** DATA FOR REVIEW follows **
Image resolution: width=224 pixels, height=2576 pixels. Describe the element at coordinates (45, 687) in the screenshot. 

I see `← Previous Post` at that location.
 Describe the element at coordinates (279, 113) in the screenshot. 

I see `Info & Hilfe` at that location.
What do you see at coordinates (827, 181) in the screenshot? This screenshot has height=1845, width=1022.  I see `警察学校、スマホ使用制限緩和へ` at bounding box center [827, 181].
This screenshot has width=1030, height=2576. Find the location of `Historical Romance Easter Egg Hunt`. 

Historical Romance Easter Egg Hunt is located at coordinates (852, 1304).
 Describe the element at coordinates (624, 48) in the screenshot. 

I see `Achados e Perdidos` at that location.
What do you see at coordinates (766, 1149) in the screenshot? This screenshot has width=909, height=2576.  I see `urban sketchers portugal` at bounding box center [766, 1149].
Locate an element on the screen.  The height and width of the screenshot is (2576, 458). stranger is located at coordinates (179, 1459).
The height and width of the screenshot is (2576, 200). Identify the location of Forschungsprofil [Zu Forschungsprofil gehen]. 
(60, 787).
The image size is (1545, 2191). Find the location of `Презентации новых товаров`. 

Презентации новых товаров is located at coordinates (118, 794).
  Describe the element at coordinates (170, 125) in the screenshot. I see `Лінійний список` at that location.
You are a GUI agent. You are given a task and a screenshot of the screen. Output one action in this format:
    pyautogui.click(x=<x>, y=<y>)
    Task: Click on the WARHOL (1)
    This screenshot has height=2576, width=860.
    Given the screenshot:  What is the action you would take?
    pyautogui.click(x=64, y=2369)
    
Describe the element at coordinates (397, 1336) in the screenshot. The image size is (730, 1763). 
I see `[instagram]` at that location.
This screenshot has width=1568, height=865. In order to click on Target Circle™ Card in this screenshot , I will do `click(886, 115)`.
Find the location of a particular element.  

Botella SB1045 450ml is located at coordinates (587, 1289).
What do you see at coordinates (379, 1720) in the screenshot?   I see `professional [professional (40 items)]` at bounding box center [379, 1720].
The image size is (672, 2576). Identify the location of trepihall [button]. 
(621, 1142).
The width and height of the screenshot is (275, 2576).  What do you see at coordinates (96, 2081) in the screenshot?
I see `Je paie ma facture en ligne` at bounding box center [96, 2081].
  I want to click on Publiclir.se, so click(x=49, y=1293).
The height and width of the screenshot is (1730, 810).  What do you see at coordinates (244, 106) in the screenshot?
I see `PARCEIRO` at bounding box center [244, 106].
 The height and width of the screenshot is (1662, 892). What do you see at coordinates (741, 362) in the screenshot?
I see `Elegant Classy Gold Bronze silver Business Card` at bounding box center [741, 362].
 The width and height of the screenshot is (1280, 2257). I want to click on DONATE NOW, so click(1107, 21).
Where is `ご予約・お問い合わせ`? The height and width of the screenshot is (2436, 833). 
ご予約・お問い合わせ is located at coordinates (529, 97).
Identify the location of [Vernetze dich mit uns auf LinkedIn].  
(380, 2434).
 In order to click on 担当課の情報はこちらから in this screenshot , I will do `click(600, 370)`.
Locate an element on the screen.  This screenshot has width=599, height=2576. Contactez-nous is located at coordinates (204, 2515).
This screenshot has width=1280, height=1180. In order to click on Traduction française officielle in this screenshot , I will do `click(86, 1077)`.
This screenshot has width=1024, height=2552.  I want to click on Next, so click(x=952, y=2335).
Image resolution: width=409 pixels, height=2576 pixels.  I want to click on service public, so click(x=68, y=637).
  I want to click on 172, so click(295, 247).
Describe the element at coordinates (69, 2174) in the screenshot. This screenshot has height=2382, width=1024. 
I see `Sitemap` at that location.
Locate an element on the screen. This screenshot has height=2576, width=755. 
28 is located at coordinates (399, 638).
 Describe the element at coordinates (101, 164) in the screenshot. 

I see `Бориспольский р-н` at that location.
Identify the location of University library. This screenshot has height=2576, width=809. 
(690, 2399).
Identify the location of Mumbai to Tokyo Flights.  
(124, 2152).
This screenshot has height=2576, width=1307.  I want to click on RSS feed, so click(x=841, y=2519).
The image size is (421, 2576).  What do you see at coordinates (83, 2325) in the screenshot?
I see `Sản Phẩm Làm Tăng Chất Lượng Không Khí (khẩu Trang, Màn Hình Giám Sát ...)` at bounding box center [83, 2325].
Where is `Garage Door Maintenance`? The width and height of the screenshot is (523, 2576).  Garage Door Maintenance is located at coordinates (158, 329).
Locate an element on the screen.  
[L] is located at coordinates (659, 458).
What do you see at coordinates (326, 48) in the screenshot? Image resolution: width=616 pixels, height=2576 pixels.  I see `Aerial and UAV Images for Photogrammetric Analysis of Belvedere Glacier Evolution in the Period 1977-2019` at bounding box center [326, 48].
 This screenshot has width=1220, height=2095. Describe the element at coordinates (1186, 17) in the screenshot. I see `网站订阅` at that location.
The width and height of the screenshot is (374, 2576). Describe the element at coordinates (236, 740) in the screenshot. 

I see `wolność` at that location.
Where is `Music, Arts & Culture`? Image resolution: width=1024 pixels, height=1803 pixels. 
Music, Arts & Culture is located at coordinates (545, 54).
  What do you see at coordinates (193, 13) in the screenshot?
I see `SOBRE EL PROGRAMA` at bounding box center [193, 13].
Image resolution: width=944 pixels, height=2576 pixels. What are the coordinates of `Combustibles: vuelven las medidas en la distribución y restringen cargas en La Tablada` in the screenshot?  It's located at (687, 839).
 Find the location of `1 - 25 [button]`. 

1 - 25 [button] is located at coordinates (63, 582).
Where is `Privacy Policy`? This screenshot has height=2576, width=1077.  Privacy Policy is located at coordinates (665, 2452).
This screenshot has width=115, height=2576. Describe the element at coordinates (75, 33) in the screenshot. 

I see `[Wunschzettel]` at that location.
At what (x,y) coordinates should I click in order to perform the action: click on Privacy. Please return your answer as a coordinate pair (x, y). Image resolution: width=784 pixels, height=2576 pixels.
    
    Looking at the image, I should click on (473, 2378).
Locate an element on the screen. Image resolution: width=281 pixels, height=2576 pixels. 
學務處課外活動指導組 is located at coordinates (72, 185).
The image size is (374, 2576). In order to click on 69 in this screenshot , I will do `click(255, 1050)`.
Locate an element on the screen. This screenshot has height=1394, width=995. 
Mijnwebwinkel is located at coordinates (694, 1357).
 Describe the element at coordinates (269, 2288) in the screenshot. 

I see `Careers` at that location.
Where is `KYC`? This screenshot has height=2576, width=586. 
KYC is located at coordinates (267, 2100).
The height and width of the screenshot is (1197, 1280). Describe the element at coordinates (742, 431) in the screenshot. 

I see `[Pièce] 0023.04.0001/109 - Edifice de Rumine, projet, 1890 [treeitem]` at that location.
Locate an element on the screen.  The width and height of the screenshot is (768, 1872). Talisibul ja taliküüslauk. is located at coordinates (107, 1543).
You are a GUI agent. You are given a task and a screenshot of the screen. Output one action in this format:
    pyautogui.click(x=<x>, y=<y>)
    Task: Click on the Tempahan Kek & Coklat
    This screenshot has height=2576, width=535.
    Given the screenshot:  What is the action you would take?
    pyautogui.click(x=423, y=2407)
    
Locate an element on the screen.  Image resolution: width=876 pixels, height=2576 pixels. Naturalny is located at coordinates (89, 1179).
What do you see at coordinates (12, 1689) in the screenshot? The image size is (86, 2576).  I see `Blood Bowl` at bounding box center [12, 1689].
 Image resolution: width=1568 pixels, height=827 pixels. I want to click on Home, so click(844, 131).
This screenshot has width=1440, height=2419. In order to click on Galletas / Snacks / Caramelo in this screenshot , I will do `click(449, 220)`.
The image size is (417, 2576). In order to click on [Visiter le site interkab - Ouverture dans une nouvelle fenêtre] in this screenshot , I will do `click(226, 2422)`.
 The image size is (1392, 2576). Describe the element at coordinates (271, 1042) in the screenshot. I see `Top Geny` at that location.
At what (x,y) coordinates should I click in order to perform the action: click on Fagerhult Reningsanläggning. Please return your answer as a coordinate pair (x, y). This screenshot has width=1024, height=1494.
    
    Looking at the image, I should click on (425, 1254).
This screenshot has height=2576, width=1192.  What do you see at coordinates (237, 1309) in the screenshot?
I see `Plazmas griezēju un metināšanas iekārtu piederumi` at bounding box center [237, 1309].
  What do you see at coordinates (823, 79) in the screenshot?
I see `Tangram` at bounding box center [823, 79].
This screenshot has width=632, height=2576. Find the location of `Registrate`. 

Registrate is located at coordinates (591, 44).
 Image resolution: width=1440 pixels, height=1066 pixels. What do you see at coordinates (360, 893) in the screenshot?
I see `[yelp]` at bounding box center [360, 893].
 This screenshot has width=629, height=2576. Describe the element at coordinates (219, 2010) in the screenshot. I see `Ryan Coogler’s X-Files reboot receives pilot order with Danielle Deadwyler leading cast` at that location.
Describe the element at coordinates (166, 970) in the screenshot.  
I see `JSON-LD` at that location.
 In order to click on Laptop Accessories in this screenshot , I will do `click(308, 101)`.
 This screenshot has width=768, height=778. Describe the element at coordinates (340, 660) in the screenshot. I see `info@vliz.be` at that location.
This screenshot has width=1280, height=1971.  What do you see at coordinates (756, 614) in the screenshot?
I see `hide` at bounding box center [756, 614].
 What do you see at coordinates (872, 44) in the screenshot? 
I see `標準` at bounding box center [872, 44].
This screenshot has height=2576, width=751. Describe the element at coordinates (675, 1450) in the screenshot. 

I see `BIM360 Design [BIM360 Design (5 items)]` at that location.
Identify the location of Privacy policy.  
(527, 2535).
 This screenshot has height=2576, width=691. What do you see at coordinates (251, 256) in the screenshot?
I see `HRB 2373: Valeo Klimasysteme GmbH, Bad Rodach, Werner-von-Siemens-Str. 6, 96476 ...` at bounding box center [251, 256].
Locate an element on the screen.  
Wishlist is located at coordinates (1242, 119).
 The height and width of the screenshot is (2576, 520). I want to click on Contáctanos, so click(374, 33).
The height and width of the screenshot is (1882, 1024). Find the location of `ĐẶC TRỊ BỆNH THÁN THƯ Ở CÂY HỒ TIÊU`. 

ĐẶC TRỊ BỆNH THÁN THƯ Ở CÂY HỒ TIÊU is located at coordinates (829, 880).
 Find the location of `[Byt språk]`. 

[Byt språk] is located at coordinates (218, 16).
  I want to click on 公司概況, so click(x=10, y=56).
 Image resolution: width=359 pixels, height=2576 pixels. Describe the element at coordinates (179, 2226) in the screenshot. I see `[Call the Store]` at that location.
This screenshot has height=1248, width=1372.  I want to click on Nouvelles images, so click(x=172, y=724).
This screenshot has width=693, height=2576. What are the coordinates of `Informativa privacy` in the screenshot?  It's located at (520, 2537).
** End of DATA FOR REVIEW **
WHAT TO DO: Scan the records above for the lines holding "What do you see at coordinates (326, 48)" and "Image resolution: width=944". Transcribe those two and every line between them word for word, and no others.

ANSWER TO THIS EXERCISE:
What do you see at coordinates (326, 48) in the screenshot? Image resolution: width=616 pixels, height=2576 pixels.  I see `Aerial and UAV Images for Photogrammetric Analysis of Belvedere Glacier Evolution in the Period 1977-2019` at bounding box center [326, 48].
 This screenshot has width=1220, height=2095. Describe the element at coordinates (1186, 17) in the screenshot. I see `网站订阅` at that location.
The width and height of the screenshot is (374, 2576). Describe the element at coordinates (236, 740) in the screenshot. 

I see `wolność` at that location.
Where is `Music, Arts & Culture`? Image resolution: width=1024 pixels, height=1803 pixels. 
Music, Arts & Culture is located at coordinates (545, 54).
  What do you see at coordinates (193, 13) in the screenshot?
I see `SOBRE EL PROGRAMA` at bounding box center [193, 13].
Image resolution: width=944 pixels, height=2576 pixels. What are the coordinates of `Combustibles: vuelven las medidas en la distribución y restringen cargas en La Tablada` in the screenshot?  It's located at (687, 839).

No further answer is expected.